• [What you have to do] Give the records again in full, exactly as written.

• [Listed records]
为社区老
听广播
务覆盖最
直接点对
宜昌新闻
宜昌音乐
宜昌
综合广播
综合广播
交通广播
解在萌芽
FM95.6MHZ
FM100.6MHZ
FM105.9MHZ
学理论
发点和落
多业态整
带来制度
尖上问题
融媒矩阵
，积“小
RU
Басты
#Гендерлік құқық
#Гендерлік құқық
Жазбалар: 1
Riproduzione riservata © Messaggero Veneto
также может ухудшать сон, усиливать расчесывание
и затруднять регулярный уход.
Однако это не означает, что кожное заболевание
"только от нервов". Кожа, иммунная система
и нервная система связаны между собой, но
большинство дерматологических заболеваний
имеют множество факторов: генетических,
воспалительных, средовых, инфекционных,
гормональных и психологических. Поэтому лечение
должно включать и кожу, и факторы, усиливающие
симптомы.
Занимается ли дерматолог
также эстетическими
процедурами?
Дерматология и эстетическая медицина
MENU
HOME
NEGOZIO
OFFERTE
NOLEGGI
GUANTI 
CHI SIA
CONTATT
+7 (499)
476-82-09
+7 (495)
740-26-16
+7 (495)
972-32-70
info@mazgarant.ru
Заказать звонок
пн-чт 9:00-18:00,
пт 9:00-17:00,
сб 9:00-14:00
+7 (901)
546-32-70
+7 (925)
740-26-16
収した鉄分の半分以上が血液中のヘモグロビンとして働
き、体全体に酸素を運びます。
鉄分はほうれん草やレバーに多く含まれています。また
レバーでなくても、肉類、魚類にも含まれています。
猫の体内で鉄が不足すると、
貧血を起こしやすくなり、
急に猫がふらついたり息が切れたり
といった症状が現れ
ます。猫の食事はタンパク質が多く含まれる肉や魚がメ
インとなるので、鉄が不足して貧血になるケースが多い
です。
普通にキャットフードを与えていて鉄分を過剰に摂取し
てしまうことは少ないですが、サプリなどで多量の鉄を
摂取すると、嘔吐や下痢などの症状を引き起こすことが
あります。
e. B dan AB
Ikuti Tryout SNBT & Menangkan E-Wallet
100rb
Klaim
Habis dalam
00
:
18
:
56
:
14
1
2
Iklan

• [Response box]
为社区老
听广播
务覆盖最
直接点对
宜昌新闻
宜昌音乐
宜昌
综合广播
综合广播
交通广播
解在萌芽
FM95.6MHZ
FM100.6MHZ
FM105.9MHZ
学理论
发点和落
多业态整
带来制度
尖上问题
融媒矩阵
，积“小
RU
Басты
#Гендерлік құқық
#Гендерлік құқық
Жазбалар: 1
Riproduzione riservata © Messaggero Veneto
также может ухудшать сон, усиливать расчесывание
и затруднять регулярный уход.
Однако это не означает, что кожное заболевание
"только от нервов". Кожа, иммунная система
и нервная система связаны между собой, но
большинство дерматологических заболеваний
имеют множество факторов: генетических,
воспалительных, средовых, инфекционных,
гормональных и психологических. Поэтому лечение
должно включать и кожу, и факторы, усиливающие
симптомы.
Занимается ли дерматолог
также эстетическими
процедурами?
Дерматология и эстетическая медицина
MENU
HOME
NEGOZIO
OFFERTE
NOLEGGI
GUANTI 
CHI SIA
CONTATT
+7 (499)
476-82-09
+7 (495)
740-26-16
+7 (495)
972-32-70
info@mazgarant.ru
Заказать звонок
пн-чт 9:00-18:00,
пт 9:00-17:00,
сб 9:00-14:00
+7 (901)
546-32-70
+7 (925)
740-26-16
収した鉄分の半分以上が血液中のヘモグロビンとして働
き、体全体に酸素を運びます。
鉄分はほうれん草やレバーに多く含まれています。また
レバーでなくても、肉類、魚類にも含まれています。
猫の体内で鉄が不足すると、
貧血を起こしやすくなり、
急に猫がふらついたり息が切れたり
といった症状が現れ
ます。猫の食事はタンパク質が多く含まれる肉や魚がメ
インとなるので、鉄が不足して貧血になるケースが多い
です。
普通にキャットフードを与えていて鉄分を過剰に摂取し
てしまうことは少ないですが、サプリなどで多量の鉄を
摂取すると、嘔吐や下痢などの症状を引き起こすことが
あります。
e. B dan AB
Ikuti Tryout SNBT & Menangkan E-Wallet
100rb
Klaim
Habis dalam
00
:
18
:
56
:
14
1
2
Iklan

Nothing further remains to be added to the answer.